Copy out each line of the data below in which "Rozpoznání" appears.

Saved data entries

----

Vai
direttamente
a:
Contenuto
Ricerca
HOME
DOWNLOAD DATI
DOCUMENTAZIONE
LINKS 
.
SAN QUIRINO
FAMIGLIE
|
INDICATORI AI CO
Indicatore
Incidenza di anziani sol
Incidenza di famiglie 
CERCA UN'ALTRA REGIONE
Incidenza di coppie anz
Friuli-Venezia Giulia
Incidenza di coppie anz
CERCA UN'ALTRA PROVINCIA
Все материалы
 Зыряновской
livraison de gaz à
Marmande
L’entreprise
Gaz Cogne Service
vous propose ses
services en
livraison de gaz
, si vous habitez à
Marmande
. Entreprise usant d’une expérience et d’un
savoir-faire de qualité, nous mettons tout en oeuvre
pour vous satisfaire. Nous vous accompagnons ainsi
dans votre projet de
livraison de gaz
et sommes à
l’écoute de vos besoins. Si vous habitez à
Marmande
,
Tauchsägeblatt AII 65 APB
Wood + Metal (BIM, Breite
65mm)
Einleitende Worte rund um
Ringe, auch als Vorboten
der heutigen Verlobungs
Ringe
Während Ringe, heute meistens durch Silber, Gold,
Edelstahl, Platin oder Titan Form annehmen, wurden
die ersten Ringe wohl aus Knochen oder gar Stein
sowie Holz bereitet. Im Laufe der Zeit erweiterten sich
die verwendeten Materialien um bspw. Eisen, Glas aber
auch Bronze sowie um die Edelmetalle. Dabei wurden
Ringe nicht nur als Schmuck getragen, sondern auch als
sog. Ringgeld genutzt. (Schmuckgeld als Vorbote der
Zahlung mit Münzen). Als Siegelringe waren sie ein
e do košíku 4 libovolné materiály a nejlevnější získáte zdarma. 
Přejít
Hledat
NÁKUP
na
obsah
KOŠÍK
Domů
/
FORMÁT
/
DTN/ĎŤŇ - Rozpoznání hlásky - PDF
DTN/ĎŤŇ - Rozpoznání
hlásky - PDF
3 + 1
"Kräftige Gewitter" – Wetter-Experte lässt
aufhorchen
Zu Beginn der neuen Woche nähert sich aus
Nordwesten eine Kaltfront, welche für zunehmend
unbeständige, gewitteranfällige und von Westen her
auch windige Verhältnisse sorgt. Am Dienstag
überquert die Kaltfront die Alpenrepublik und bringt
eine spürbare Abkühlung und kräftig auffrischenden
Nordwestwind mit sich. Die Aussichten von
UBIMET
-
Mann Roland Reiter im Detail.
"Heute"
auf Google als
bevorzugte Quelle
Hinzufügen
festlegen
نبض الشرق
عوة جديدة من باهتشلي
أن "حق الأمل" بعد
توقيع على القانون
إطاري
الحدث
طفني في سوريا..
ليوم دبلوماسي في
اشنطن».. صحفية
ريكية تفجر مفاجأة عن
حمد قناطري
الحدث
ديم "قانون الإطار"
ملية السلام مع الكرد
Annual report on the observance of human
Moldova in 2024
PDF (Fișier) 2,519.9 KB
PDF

----

Response to the task =>
DTN/ĎŤŇ - Rozpoznání hlásky - PDF
DTN/ĎŤŇ - Rozpoznání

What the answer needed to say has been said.